Es posible que algunas guapas señoras les hayan ofrecido una cajita de chocotejas a diez solcitos nomás o habanitos de a luca y al comerlos se hayan dado cuenta de que el sabor iguala o supera a muchos chocolates europeos y lo digo con la experiencia de haber sido una curiosa vendedora de duty free. Claro que es posible, a mí pasa siempre y con la terquedad que me caracteriza no podía quedarme tranquila comprando de cuando en cuando y comiendo solo un poco. Busqué ese sabor, distinto al de las tiendas, deseaba tener de nuevo en mi garganta ese amarguillo provocador que se adueñaba de mi lengua al comer un chocolate hecho en casa. Llegué al Mercado Central y me encontré en una especie de Fith Avenue de la cobertura del chocolate. Indescriptible momento, se me hizo un
click en la boca y pregunté a cuanta vendedora se me cruzaba, que dónde enseñan, que yo también quiero y que ¡Jojolete,yo también puedo! ¡Faltaba más! Una vendedora chiquita y pálida que por haberme dado la información se ha ganado una compradora fiel, como quien no quiere la cosa me dijo
En el sótano.La verdad, a mí me sonó a cuento, pero bajé mis escaleras, me crucé con los carniceros y llegué a lo que parecía la ciudad gótica. Oscuro, con camionetas estacionadas y sin alma en pena a la vista, seguí con mi exploración al sótano de dicho mercado. Al fondo pero bien al fondo, donde la luz no llega, había una fila de señoras con una cajita de chocolate en la mano.
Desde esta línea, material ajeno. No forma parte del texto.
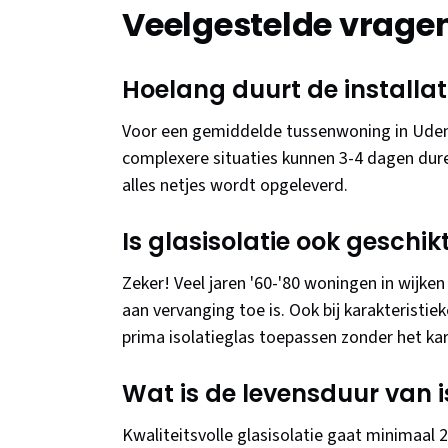
Veelgestelde vrage
Hoelang duurt de installat
Voor een gemiddelde tussenwoning in Uden 
complexere situaties kunnen 3-4 dagen dure
alles netjes wordt opgeleverd.
Is glasisolatie ook geschi
Zeker! Veel jaren '60-'80 woningen in wijke
aan vervanging toe is. Ook bij karakteristi
prima isolatieglas toepassen zonder het kar
Wat is de levensduur van i
Kwaliteitsvolle glasisolatie gaat minimaal 2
Jóvenes, viejitas, humildes y ostentosas, me miraron y como yo era un bicho nuevo por ahí, se dieron la vuelta y siguieron intercambiando recetas. Gozo escuchando cuando me cuentan que para el Sublime se echa mantequilla de maní y que para las trufas el pisco y la naranjita aloca a los hombres, porque en ese lugar donde todas olemos a chocolate y digo olemos - porque como dice la cumbia
Que también por ti comentarán que vivo pendiente de ti y si no estás no soy feliz sabes bien qué significas en mi corazón ven a mí yo me desespero por tiii!. Dicen que como te quiero tanto yo que tuve tantos amores seguro me has embrujadoo! qué importa.(Kaliente)- ya que me he vuelto adicta a la preparación del chocolate comprobando que es una terapia relajante increíble y que, modestia aparte, los bombones me salen bien. Pero fuera de bromas y todo, me alegra tanto haber encontrado un lugar donde las personas aprendan con clases gratuitas y de manos expertas un pasatiempo que les da buenos ingresos. Yo también gano, tengo más amigos y a mi padre contento, tengo un nuevo perfume en el cuerpo y dos amigas, una blanca y una morena, esperando que les diga si tengo una olla grande para preparar 200 tejas de Ica. ¿Alguien me quiere visitar? Mag.